:: Saved entries ::
=== Section Start ===
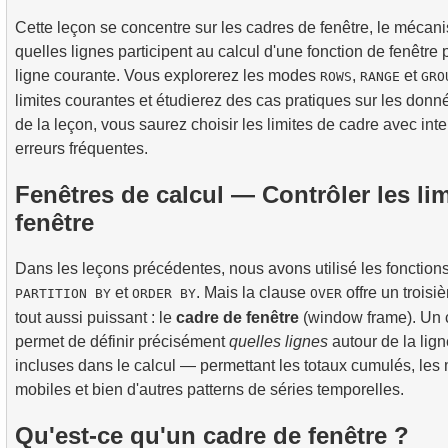
5.
Introduction aux index SQL
Cette leçon se concentre sur les cadres de fenêtre, le mécani
3.
Carte des sièges d'avion
quelles lignes participent au calcul d'une fonction de fenêtre p
4.
Comment fonctionnent les index B-tree
ligne courante. Vous explorerez les modes
,
et
ROWS
RANGE
GRO
limites courantes et étudierez des cas pratiques sur les donné
de la leçon, vous saurez choisir les limites de cadre avec inten
erreurs fréquentes.
Fenêtres de calcul — Contrôler les lim
fenêtre
Dans les leçons précédentes, nous avons utilisé les fonction
et
. Mais la clause
offre un trois
PARTITION BY
ORDER BY
OVER
tout aussi puissant : le
cadre de fenêtre
(window frame). Un 
permet de définir précisément
quelles lignes
autour de la lig
incluses dans le calcul — permettant les totaux cumulés, le
mobiles et bien d'autres patterns de séries temporelles.
Qu'est-ce qu'un cadre de fenêtre ?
=== Section End ===
Without altering a word, return all of the records above and leave out their pictures.

5.
Introduction aux index SQL
Cette leçon se concentre sur les cadres de fenêtre, le mécani
3.
Carte des sièges d'avion
quelles lignes participent au calcul d'une fonction de fenêtre p
4.
Comment fonctionnent les index B-tree
ligne courante. Vous explorerez les modes
,
et
ROWS
RANGE
GRO
limites courantes et étudierez des cas pratiques sur les donné
de la leçon, vous saurez choisir les limites de cadre avec inten
erreurs fréquentes.
Fenêtres de calcul — Contrôler les lim
fenêtre
Dans les leçons précédentes, nous avons utilisé les fonction
et
. Mais la clause
offre un trois
PARTITION BY
ORDER BY
OVER
tout aussi puissant : le
cadre de fenêtre
(window frame). Un 
permet de définir précisément
quelles lignes
autour de la lig
incluses dans le calcul — permettant les totaux cumulés, le
mobiles et bien d'autres patterns de séries temporelles.
Qu'est-ce qu'un cadre de fenêtre ?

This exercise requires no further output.